╔══
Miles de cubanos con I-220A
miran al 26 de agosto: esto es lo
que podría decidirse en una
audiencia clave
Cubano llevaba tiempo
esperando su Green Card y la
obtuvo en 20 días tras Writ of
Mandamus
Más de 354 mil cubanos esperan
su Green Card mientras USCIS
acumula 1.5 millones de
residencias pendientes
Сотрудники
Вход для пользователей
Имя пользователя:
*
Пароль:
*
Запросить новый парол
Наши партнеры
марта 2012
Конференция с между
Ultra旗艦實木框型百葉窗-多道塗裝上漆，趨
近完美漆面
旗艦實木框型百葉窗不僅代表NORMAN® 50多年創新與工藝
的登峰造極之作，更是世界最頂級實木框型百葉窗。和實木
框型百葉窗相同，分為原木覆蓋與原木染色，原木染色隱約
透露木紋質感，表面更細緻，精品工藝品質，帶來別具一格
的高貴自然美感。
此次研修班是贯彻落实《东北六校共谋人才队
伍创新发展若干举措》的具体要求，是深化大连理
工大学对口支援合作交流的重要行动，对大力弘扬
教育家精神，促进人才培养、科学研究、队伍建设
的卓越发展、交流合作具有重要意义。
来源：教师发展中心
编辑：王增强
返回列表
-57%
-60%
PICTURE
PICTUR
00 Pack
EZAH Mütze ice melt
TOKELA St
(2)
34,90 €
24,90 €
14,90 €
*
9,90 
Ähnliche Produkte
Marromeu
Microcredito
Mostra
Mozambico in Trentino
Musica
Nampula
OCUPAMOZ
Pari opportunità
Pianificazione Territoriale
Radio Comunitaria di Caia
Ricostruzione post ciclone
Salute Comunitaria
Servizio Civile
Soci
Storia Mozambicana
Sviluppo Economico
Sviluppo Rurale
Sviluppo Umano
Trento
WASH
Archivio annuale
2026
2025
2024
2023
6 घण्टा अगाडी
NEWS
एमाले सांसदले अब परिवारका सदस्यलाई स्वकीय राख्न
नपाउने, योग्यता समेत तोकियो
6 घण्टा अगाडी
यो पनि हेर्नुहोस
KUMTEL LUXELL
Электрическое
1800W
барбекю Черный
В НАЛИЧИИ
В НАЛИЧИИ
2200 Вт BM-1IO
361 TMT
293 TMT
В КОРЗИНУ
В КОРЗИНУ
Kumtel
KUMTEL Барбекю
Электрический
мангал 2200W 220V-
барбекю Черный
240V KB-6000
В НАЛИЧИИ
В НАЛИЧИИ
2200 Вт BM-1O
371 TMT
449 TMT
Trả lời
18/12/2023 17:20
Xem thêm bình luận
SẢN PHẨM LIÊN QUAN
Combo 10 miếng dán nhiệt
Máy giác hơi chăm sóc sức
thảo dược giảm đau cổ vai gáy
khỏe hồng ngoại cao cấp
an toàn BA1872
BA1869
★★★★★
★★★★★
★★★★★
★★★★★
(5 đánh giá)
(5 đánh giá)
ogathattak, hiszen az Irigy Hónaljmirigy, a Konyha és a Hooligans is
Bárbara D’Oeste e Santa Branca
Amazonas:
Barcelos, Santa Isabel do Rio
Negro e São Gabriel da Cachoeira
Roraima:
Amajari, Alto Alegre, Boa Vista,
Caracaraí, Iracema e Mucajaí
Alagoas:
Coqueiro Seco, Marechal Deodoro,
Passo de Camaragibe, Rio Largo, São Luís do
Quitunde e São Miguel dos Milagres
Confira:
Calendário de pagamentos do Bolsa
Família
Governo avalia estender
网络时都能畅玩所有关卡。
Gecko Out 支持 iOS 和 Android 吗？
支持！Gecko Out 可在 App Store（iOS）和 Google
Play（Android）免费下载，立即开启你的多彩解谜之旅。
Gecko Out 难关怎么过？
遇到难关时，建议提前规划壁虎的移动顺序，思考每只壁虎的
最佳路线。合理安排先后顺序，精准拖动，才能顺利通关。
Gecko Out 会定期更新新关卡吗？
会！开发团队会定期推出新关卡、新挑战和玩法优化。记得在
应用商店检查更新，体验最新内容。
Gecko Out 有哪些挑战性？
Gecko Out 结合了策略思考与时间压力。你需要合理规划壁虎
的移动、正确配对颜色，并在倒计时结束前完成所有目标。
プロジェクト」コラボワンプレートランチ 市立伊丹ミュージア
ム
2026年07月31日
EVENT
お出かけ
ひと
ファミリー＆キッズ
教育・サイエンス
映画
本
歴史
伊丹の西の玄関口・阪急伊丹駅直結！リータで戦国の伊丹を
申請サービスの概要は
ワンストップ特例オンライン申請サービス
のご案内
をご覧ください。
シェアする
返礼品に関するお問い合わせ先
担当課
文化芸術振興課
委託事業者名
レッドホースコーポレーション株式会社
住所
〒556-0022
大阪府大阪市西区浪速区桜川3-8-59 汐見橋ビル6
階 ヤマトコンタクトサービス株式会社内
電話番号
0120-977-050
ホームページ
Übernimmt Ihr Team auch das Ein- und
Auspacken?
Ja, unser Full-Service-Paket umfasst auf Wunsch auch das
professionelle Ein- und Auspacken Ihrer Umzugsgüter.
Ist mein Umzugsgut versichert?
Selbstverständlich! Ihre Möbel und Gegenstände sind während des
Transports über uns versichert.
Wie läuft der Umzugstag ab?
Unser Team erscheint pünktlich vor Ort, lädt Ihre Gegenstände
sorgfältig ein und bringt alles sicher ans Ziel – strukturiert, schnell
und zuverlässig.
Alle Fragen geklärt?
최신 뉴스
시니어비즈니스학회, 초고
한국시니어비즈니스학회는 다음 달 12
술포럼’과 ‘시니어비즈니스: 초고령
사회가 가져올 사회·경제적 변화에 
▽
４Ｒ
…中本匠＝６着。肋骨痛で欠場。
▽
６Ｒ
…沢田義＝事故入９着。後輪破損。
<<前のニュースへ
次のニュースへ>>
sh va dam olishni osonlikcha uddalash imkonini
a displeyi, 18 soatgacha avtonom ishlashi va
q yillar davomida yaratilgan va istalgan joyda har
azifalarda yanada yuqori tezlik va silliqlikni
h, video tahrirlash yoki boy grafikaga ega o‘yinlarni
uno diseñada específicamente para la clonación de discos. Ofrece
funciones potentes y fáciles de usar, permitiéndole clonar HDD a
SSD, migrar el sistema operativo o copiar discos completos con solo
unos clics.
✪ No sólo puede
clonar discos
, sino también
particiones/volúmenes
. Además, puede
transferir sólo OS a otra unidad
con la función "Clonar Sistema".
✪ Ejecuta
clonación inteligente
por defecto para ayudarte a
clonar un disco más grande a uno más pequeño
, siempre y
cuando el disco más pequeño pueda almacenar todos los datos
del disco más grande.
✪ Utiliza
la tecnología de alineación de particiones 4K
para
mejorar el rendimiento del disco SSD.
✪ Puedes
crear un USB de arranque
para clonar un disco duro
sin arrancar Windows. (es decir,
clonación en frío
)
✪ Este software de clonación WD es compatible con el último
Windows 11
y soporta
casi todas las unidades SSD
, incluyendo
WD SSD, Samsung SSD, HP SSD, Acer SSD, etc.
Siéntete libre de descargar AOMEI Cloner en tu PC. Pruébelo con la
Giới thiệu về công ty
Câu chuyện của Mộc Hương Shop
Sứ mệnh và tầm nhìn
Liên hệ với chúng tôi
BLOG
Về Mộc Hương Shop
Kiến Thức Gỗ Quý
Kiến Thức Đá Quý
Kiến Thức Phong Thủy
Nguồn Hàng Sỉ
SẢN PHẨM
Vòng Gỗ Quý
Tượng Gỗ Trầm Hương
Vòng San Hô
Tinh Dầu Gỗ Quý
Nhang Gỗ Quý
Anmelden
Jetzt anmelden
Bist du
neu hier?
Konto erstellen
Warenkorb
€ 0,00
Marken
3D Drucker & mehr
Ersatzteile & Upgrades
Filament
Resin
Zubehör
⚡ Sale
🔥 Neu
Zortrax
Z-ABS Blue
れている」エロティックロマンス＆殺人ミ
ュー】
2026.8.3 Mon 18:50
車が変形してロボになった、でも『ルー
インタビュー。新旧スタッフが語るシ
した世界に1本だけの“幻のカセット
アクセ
╚══
Exercise aim :: Give an exact copy of the lines above from the line with "miran al 26 de agosto: esto es lo" up to and including the line with "教育家精神，促进人才培养、科学研究、队伍建设", and leave everything else out.

Result of the task ::
miran al 26 de agosto: esto es lo
que podría decidirse en una
audiencia clave
Cubano llevaba tiempo
esperando su Green Card y la
obtuvo en 20 días tras Writ of
Mandamus
Más de 354 mil cubanos esperan
su Green Card mientras USCIS
acumula 1.5 millones de
residencias pendientes
Сотрудники
Вход для пользователей
Имя пользователя:
*
Пароль:
*
Запросить новый парол
Наши партнеры
марта 2012
Конференция с между
Ultra旗艦實木框型百葉窗-多道塗裝上漆，趨
近完美漆面
旗艦實木框型百葉窗不僅代表NORMAN® 50多年創新與工藝
的登峰造極之作，更是世界最頂級實木框型百葉窗。和實木
框型百葉窗相同，分為原木覆蓋與原木染色，原木染色隱約
透露木紋質感，表面更細緻，精品工藝品質，帶來別具一格
的高貴自然美感。
此次研修班是贯彻落实《东北六校共谋人才队
伍创新发展若干举措》的具体要求，是深化大连理
工大学对口支援合作交流的重要行动，对大力弘扬
教育家精神，促进人才培养、科学研究、队伍建设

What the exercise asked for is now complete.